日本は「はんこ社会」といわれるほど、何をするにもはんこが必要です。
社会経験の長い人ほど、はんこの数も増え、気がつくと、10本近く持っている人も。
印鑑はその人を表すといわれたり、印鑑で運が変わる、と聞くせいか、個人印でも、はんこの見栄えなどにはこだわりを持っている人もよく見かけます。
はんこの中でも実印には、特にその傾向がよくみられます。
個人で持っているはんこの中でも、実印だけには少しお金をかけて、特別に作る人も多く、サイズも大きめに、フルネームなどで作成する人も少なくありません。
また、よくある名字の人は、複製されないよう、他の人と区別するために、実印だけでもフルネームにしたほうがいいようです。
なかなか個性的な文字を使った個人印もあるので、いろいろ調べてみるのも案外楽しいかもしれませんね。
会社の場合、様々な印鑑があり、その都度使い分けていることがほとんどですが、個人の印でもそれは同じこと。
特に、実印や銀行印は、それぞれ登録されているので、別々の印鑑を使っている人も多いものです。
また個人の場合、普段役所などで使う認印と、サイン代わりの受け取り印は別にしたりと、スタンプタイプのものも含めると、複数のはんこを持っているのが一般的です。

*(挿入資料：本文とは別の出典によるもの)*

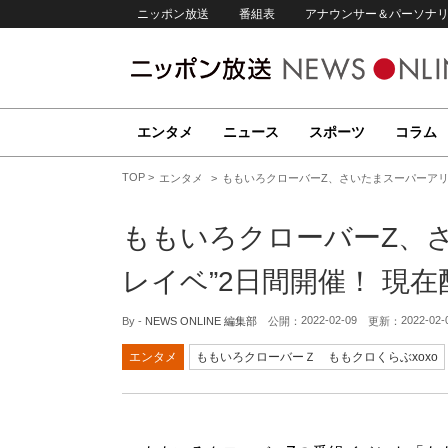
ニッポン放送
番組表
アナウンサー＆パーソナ
エンタメ
ニュース
スポーツ
コラム
TOP
エンタメ
ももいろクローバーZ、さいたまスーパーアリ
ももいろクローバーZ、
レイベ”2日間開催！ 現
2022-02-09
2022-02-
By -
NEWS ONLINE 編集部
公開：
更新：
エンタメ
ももいろクローバーＺ ももクロくらぶxoxo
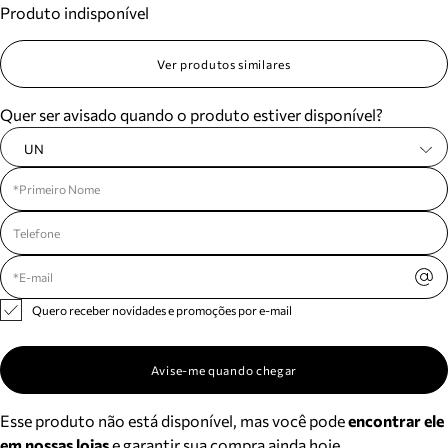
Produto indisponível
Meus pedidos
Acompanhe seus pedidos e solicite devoluções.
Ver produtos similares
Quer ser avisado quando o produto estiver disponível?
UN
Quero receber novidades e promoções por e-mail
Avise-me quando chegar
Esse produto não está disponível, mas você pode
encontrar ele
em nossas lojas
e garantir sua compra ainda hoje.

ところが、最近では、認印も銀行印も実印も、おなじもの1本、という人が若い人を中心に少なくないとか。
わざわざいろいろな印鑑を作るのが面倒だから、というのがその理由のようです。
また、印鑑がありすぎて、何の印なのかわからなくなってしまうから、という場合や、普段使いの印ではないと、どこにしまったかわからなくなり、実印をなくしてしまうから、という事情も背景にあります。
実印や銀行印は、破損したり紛失すると、また登録をし直さなくてはいけません。
もし、どうしても印鑑を1つにまとめたいのであれば、せめて品質のいい、壊れにくい印鑑を利用したほうがいいでしょう。